D'autre part, la loi met un terme au droit des éditeurs “historiques” à une double diffusion de leurs programmes. Les éditeurs nationaux de services par voie analogique bénéficient en effet, à ce jour, d'un droit à une diffusion analogique de leurs programmes, mais également d'un droit à une rediffusion en mode numérique de ceux-ci, appelé “droit au simulcast ”. Ce droit, organisé par le deuxième alinéa de l'article 30-1 précité de la loi, permettait de garantir aux téléspectateurs une offre de nouveaux programmes par la TNT, ainsi que la continuité de la réception de ceux dont ils bénéficiaient jusque-là.
Les avantages réservés par la loi déférée aux seuls éditeurs nationaux de services de télévision diffusés en mode analogique sont apparus dans ces conditions, comme pleinement justifiés par une différence objective de situation en rapport avec l'objectif d'intérêt général poursuivi par la loi.
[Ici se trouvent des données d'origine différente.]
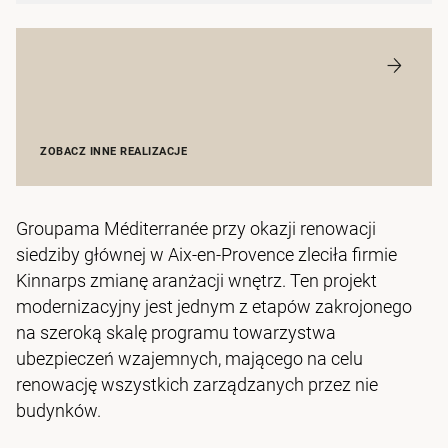
ZOBACZ INNE REALIZACJE
Groupama Méditerranée przy okazji renowacji
siedziby głównej w Aix-en-Provence zleciła firmie
Kinnarps zmianę aranżacji wnętrz. Ten projekt
modernizacyjny jest jednym z etapów zakrojonego
na szeroką skalę programu towarzystwa
ubezpieczeń wzajemnych, mającego na celu
renowację wszystkich zarządzanych przez nie
budynków.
Ces opérateurs sont dans une situation différente de celle des autres éditeurs de la TNT dès lors que ces derniers ne sont pas directement affectés par l'extinction de la diffusion par voie analogique.
Le choix du législateur a donc été confirmé. Demeure maintenant la nécessité pour chacun des intervenants (gouvernement, régulateur, chaînes de télévision), de se mobiliser afin de réussir cette opération d'envergure, véritable mutation de l'audiovisuel français.